START Dataset records

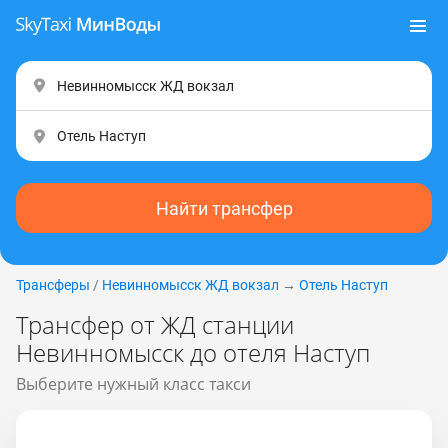
Найти трансфер
Трансферы
/
Невинномысск ЖД вокзал
→
Отель Наступ
Трансфер от ЖД станции
Невинномысск до отеля Наступ
Выберите нужный класс такси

END Dataset records

### Task
Extract every line from the records above that contains the word "Невинномысск".

### Response to this task
Невинномысск ЖД вокзал
Невинномысск до отеля Наступ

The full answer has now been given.